Exercise instructions:
Go through the entries below and copy every line that holds the word "Villa".

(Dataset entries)
--- --- ---

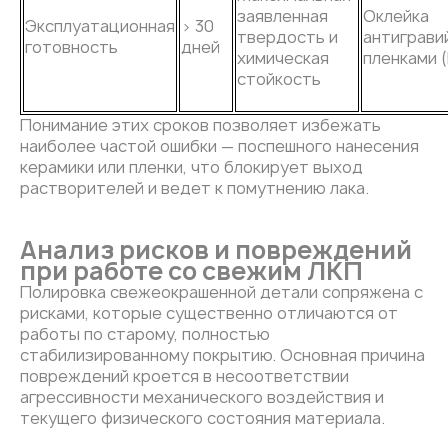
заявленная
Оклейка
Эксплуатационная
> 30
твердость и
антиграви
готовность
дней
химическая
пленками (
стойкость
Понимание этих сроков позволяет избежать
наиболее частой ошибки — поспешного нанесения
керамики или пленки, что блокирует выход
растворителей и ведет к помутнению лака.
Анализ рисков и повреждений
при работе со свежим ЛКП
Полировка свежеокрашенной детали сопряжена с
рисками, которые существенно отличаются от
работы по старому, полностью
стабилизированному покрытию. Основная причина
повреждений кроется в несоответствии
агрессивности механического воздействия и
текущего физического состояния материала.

--- --- ---

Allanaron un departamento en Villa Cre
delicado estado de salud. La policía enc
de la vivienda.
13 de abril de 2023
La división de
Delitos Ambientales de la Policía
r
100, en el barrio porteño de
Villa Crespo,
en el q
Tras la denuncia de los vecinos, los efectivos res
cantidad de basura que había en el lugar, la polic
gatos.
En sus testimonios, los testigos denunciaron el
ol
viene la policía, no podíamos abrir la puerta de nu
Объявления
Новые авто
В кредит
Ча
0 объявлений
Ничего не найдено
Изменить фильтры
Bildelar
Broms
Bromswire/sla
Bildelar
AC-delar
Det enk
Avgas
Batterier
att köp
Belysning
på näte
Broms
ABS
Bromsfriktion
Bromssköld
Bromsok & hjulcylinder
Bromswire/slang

--- --- ---

Answer area:
Allanaron un departamento en Villa Cre
Villa Crespo,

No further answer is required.